Por que demoramos perceber situações de abuso em relações afetivas?
- Ronaldo Patrício
- 14 de set.
- 3 min de leitura
Atualizado: 19 de set.

Contam que se um sapo for jogado em água quente, ele saltará para fora imediatamente, mas se for colocado em água fria, que será aquecida pouco a pouco, ele não perceberá a mudança e morrerá cozido. Aviso importante: por favor, não façam essa experiência em casa.
Trago essa metáfora para explicar a tendência que algumas pessoas têm de se acostumarem a situações negativas e hostis sem reagir, até que seja tarde demais. Se você já viveu uma experiência assim, lamento sinceramente.
A dificuldade em perceber sinais de abuso em relações que envolvem afetos, sejam elas entre familiares ou de amizade, namoro ou casamento, é um fenômeno comum e devastador, e as razões são profundas e interligadas.
Raramente o abuso começa de forma explícita.
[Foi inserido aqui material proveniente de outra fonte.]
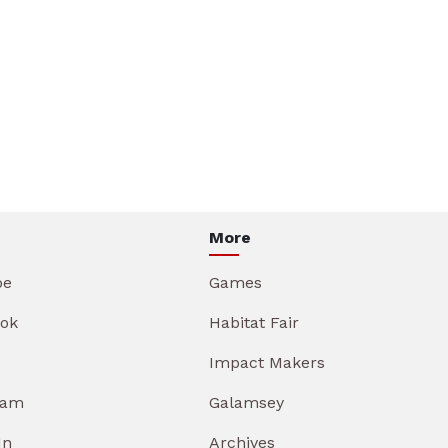
More
be
Games
ok
Habitat Fair
Impact Makers
ram
Galamsey
In
Archives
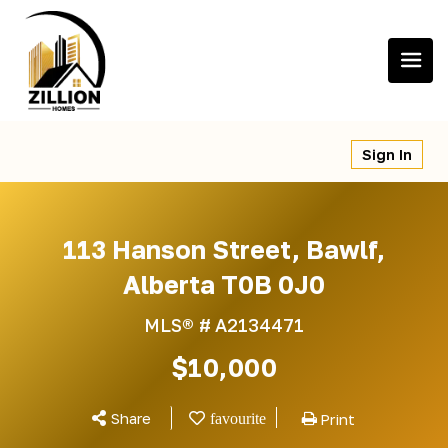
Skip
to
content
Sign In
113 Hanson Street, Bawlf,
Alberta T0B 0J0
MLS® #
A2134471
$10,000
Share
Print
Ele é um processo lento de erosão, semelhante à lenda do sapo que contei acima. Inicia-se sutilmente com pequenos comentários críticos, ou piadas às suas custas que disfarçam a hostilidade, ou pequenos comportamentos controladores, ou tudo isso simultaneamente.
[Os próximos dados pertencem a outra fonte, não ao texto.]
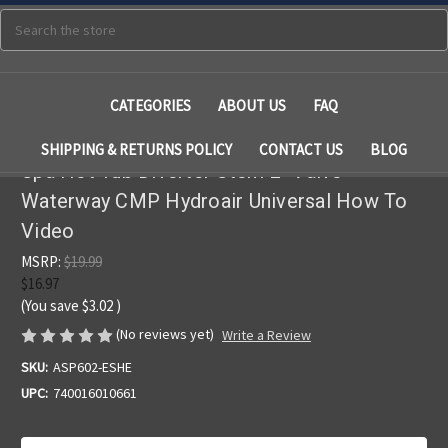
Search
CATEGORIES
ABOUT US
FAQ
SHIPPING & RETURNS POLICY
CONTACT US
BLOG
Spa Hot Tub Diverter Stem 2" Valve
Waterway CMP Hydroair Universal How To
Video
MSRP:
$19.99
$16.97
(You save
$3.02
)
(No reviews yet)
Write a Review
SKU:
ASP602-ESHE
UPC:
740016010661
Aquela amizade antiga que, pelo fato de desfrutar de sua intimidade, questiona uma escolha importante que você acabou de fazer. Opinião que não foi solicitada e que pode ter a intenção subliminar de invalidar sua decisão, por lhe achar incapaz de conduzir a própria vida, é um exemplo.
Como esses comportamentos surgem misturados com gestos de amor e amizade, a vítima vai normalizando e minimizando, tipo: “É só uma brincadeira” ou “Não foi por mal”. Com o tempo, tais comportamentos tornam-se mais frequentes e intensos, mas a vítima já está tão imersa na dinâmica que não percebe a gravidade.
Em relações próximas, o amor e o abuso tornam-se entrelaçados, criando uma grande confusão mental e emocional.

"Mas é família" ou "O amor tudo suporta" são frases usadas para normalizar e perpetuar dinâmicas tóxicas, fazendo com que a vítima sinta que é sua obrigação suportar o abuso em nome do "amor familiar" ou da "amizade verdadeira", ou do casamento.
Em alguns casos, a vítima pode temer as consequências do confronto ao abuso, desgaste que poderá levar a uma rejeição, ao abandono ou a uma ruptura definitiva.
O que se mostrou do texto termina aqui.